The Brezhnev Doctrine was a Soviet foreign policy that proclaimed that any threat to "socialist rule" in any state of the Soviet Bloc in Central and Eastern Europe was a threat to all of them, and therefore, it justified the intervention of fellow socialist states. It was proclaimed in order to justify the Soviet-led occupation of Czechoslovakia earlier in 1968, with the overthrow of the reformist government there. The references to "socialism" meant control by the communist parties which were loyal to the Kremlin.
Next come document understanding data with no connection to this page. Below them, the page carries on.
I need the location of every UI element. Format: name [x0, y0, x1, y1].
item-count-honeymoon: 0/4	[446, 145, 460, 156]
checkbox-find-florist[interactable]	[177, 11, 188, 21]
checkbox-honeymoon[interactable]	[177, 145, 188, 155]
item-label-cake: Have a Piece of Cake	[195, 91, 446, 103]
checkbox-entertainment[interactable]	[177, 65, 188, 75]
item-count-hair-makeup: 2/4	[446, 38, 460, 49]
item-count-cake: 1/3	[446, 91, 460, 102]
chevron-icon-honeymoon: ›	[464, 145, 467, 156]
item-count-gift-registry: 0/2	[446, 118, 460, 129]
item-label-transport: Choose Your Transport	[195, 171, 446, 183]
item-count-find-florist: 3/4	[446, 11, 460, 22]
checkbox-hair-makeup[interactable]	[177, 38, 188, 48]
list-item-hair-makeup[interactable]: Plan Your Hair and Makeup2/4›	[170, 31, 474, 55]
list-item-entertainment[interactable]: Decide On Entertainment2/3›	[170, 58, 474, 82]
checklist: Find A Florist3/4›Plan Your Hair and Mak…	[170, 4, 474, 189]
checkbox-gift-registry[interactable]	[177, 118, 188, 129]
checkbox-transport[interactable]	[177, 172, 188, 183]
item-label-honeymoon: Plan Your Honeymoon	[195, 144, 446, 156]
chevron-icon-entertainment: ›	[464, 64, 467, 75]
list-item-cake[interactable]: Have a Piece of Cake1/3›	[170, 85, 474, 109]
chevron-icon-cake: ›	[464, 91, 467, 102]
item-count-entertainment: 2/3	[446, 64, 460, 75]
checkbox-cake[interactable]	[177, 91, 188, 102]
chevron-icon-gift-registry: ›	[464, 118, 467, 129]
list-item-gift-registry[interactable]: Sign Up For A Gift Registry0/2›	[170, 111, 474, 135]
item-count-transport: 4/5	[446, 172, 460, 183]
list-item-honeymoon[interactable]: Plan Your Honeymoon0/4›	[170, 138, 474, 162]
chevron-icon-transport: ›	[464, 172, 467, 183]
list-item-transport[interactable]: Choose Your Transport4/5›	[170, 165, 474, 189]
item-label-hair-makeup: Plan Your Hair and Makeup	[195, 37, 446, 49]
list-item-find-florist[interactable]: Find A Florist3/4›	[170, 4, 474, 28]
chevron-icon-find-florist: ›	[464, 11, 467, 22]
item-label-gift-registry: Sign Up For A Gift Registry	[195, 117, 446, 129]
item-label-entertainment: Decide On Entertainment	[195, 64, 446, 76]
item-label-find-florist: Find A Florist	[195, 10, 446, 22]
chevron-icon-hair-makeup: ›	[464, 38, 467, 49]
Soviet leader Mikhail Gorbachev repudiated the doctrine in the late 1980s, as the Kremlin accepted the peaceful overthrow of Soviet rule in all its satellite countries in Eastern Europe.

The policy was first and most clearly outlined by Sergei Kovalev in a September 26, 1968 Pravda article entitled "Sovereignty and the International Obligations of Socialist Countries". Leonid Brezhnev reiterated it in a speech at the Fifth Congress of the Polish United Workers' Party on November 13, 1968, which stated: "When forces that are hostile to socialism try to turn the development of some socialist country towards capitalism, it becomes not only a problem of the country concerned, but a common problem and concern of all socialist countries."
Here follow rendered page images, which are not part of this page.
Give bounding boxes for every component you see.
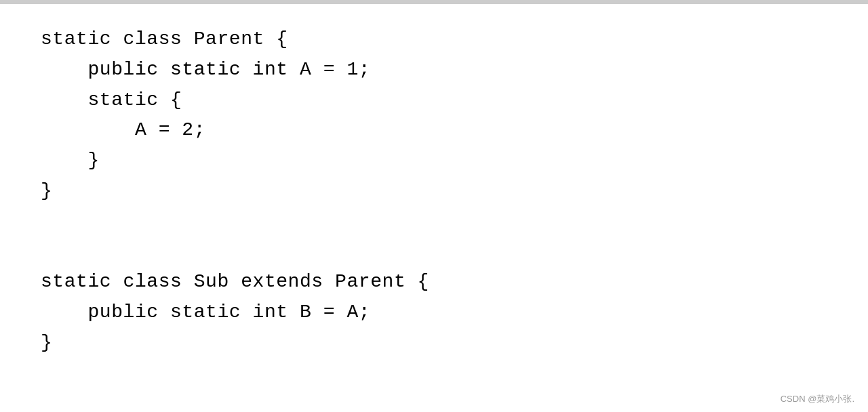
code-line: } bbox=[41, 146, 827, 176]
code-line: A = 2; bbox=[41, 115, 827, 146]
code-line: } bbox=[41, 328, 827, 358]
code-line: static class Parent { bbox=[41, 24, 827, 55]
watermark: CSDN @菜鸡小张. bbox=[781, 393, 854, 405]
code-line bbox=[41, 237, 827, 268]
code-line: static { bbox=[41, 85, 827, 116]
code-line: static class Sub extends Parent { bbox=[41, 267, 827, 297]
code-line: } bbox=[41, 176, 827, 207]
code-line: public static int A = 1; bbox=[41, 55, 827, 85]
code-container: static class Parent { public static int … bbox=[0, 4, 868, 379]
code-line bbox=[41, 207, 827, 237]
code-block: static class Parent { public static int … bbox=[41, 24, 827, 358]
code-line: public static int B = A; bbox=[41, 297, 827, 328]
This doctrine was announced to retroactively justify the invasion of Czechoslovakia in August 1968 that ended the Prague Spring, along with earlier Soviet military interventions, such as the invasion of Hungary in 1956. These interventions were meant to put an end to liberalization efforts and uprisings that had the potential to compromise Soviet hegemony inside the Soviet Bloc, which was considered by the Soviet Union to be an essential and defensive and strategic buffer in case hostilities with NATO were to break out.
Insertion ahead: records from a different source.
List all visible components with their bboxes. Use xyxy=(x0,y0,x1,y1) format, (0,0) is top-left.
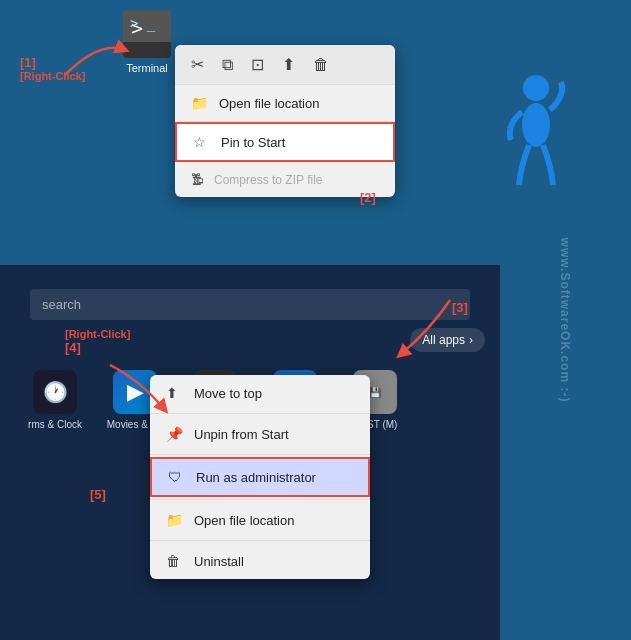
svg-point-4 xyxy=(522,103,550,147)
search-placeholder: search xyxy=(42,297,81,312)
clock-icon: 🕐 xyxy=(33,370,77,414)
watermark-text: www.SoftwareOK.com :-) xyxy=(559,238,573,403)
arrow-1 xyxy=(60,30,130,80)
move-to-top-label: Move to top xyxy=(194,386,262,401)
pin-to-start-label: Pin to Start xyxy=(221,135,285,150)
pin-to-start-item[interactable]: ☆ Pin to Start xyxy=(175,122,395,162)
unpin-from-start-item[interactable]: 📌 Unpin from Start xyxy=(150,416,370,452)
divider-1 xyxy=(150,413,370,414)
folder-icon: 📁 xyxy=(191,95,209,111)
run-as-admin-label: Run as administrator xyxy=(196,470,316,485)
delete-icon[interactable]: 🗑 xyxy=(313,56,329,74)
open-file-location-label: Open file location xyxy=(219,96,319,111)
arrow-3 xyxy=(370,295,470,365)
label-2: [2] xyxy=(360,190,376,205)
pin-icon: ☆ xyxy=(193,134,211,150)
run-as-admin-item[interactable]: 🛡 Run as administrator xyxy=(150,457,370,497)
label-5: [5] xyxy=(90,487,106,502)
unpin-label: Unpin from Start xyxy=(194,427,289,442)
app-item-clock[interactable]: 🕐 rms & Clock xyxy=(15,364,95,436)
terminal-icon-image: > _ xyxy=(123,10,171,58)
arrow-4 xyxy=(100,360,180,420)
uninstall-item[interactable]: 🗑 Uninstall xyxy=(150,543,370,579)
compress-zip-label: Compress to ZIP file xyxy=(214,173,322,187)
divider-2 xyxy=(150,454,370,455)
clock-label: rms & Clock xyxy=(28,419,82,430)
open-file-location-item[interactable]: 📁 Open file location xyxy=(175,85,395,122)
copy-icon[interactable]: ⧉ xyxy=(222,56,233,74)
divider-3 xyxy=(150,499,370,500)
desktop-area: > _ Terminal [1] [Right-Click] ✂ ⧉ ⊡ ⬆ 🗑… xyxy=(0,0,500,265)
unpin-icon: 📌 xyxy=(166,426,184,442)
label-4: [Right-Click] [4] xyxy=(65,328,130,355)
folder2-icon: 📁 xyxy=(166,512,184,528)
divider-4 xyxy=(150,540,370,541)
open-file-loc-start-label: Open file location xyxy=(194,513,294,528)
context-menu-file: ✂ ⧉ ⊡ ⬆ 🗑 📁 Open file location ☆ Pin to … xyxy=(175,45,395,197)
cut-icon[interactable]: ✂ xyxy=(191,55,204,74)
shield-icon: 🛡 xyxy=(168,469,186,485)
zip-icon: 🗜 xyxy=(191,172,204,187)
context-menu-icon-row: ✂ ⧉ ⊡ ⬆ 🗑 xyxy=(175,45,395,85)
open-file-loc-start-item[interactable]: 📁 Open file location xyxy=(150,502,370,538)
svg-point-3 xyxy=(523,75,549,101)
context-menu-start: ⬆ Move to top 📌 Unpin from Start 🛡 Run a… xyxy=(150,375,370,579)
move-to-top-item[interactable]: ⬆ Move to top xyxy=(150,375,370,411)
uninstall-icon: 🗑 xyxy=(166,553,184,569)
paste-icon[interactable]: ⊡ xyxy=(251,55,264,74)
share-icon[interactable]: ⬆ xyxy=(282,55,295,74)
uninstall-label: Uninstall xyxy=(194,554,244,569)
blue-figure xyxy=(501,70,571,200)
In practice, the policy meant that only limited independence of the satellite states' communist parties was allowed and that none would be allowed to compromise the cohesiveness of the Eastern Bloc in any way. That is, no country could leave the Warsaw Pact or disturb a ruling communist party's monopoly on power. Implicit in this doctrine was that the leadership of the Soviet Union reserved, for itself, the power to define "socialism" and "capitalism". Following the announcement of the Brezhnev Doctrine, numerous treaties were signed between the Soviet Union and its satellite states to reassert these points and to further ensure inter-state cooperation. The principles of the doctrine were so broad that the Soviets even used it to justify their military intervention in the communist (but non-Warsaw Pact) nation of Afghanistan in 1979. The Brezhnev Doctrine stayed in effect until it was ended with the Soviet reaction to the Polish crisis of 1980–1981.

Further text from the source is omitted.